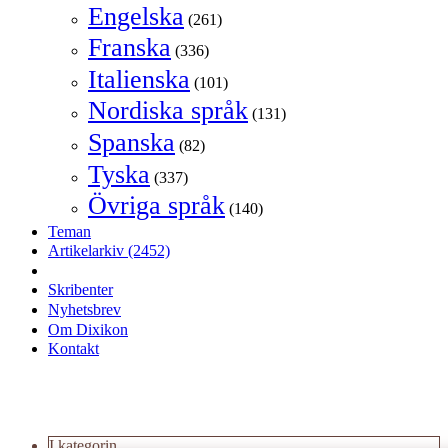
Engelska
(261)
Franska
(336)
Italienska
(101)
Nordiska språk
(131)
Spanska
(82)
Tyska
(337)
Övriga språk
(140)
Teman
Artikelarkiv
(2452)
Skribenter
Nyhetsbrev
Om Dixikon
Kontakt
I kategorin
◇ ◇ ◇ ◇ ◇ ◇ ◇
*What to produce*: In the copy, include every entry above exactly and leave out each picture.

*Solution for this problem*:
Engelska
(261)
Franska
(336)
Italienska
(101)
Nordiska språk
(131)
Spanska
(82)
Tyska
(337)
Övriga språk
(140)
Teman
Artikelarkiv
(2452)
Skribenter
Nyhetsbrev
Om Dixikon
Kontakt
I kategorin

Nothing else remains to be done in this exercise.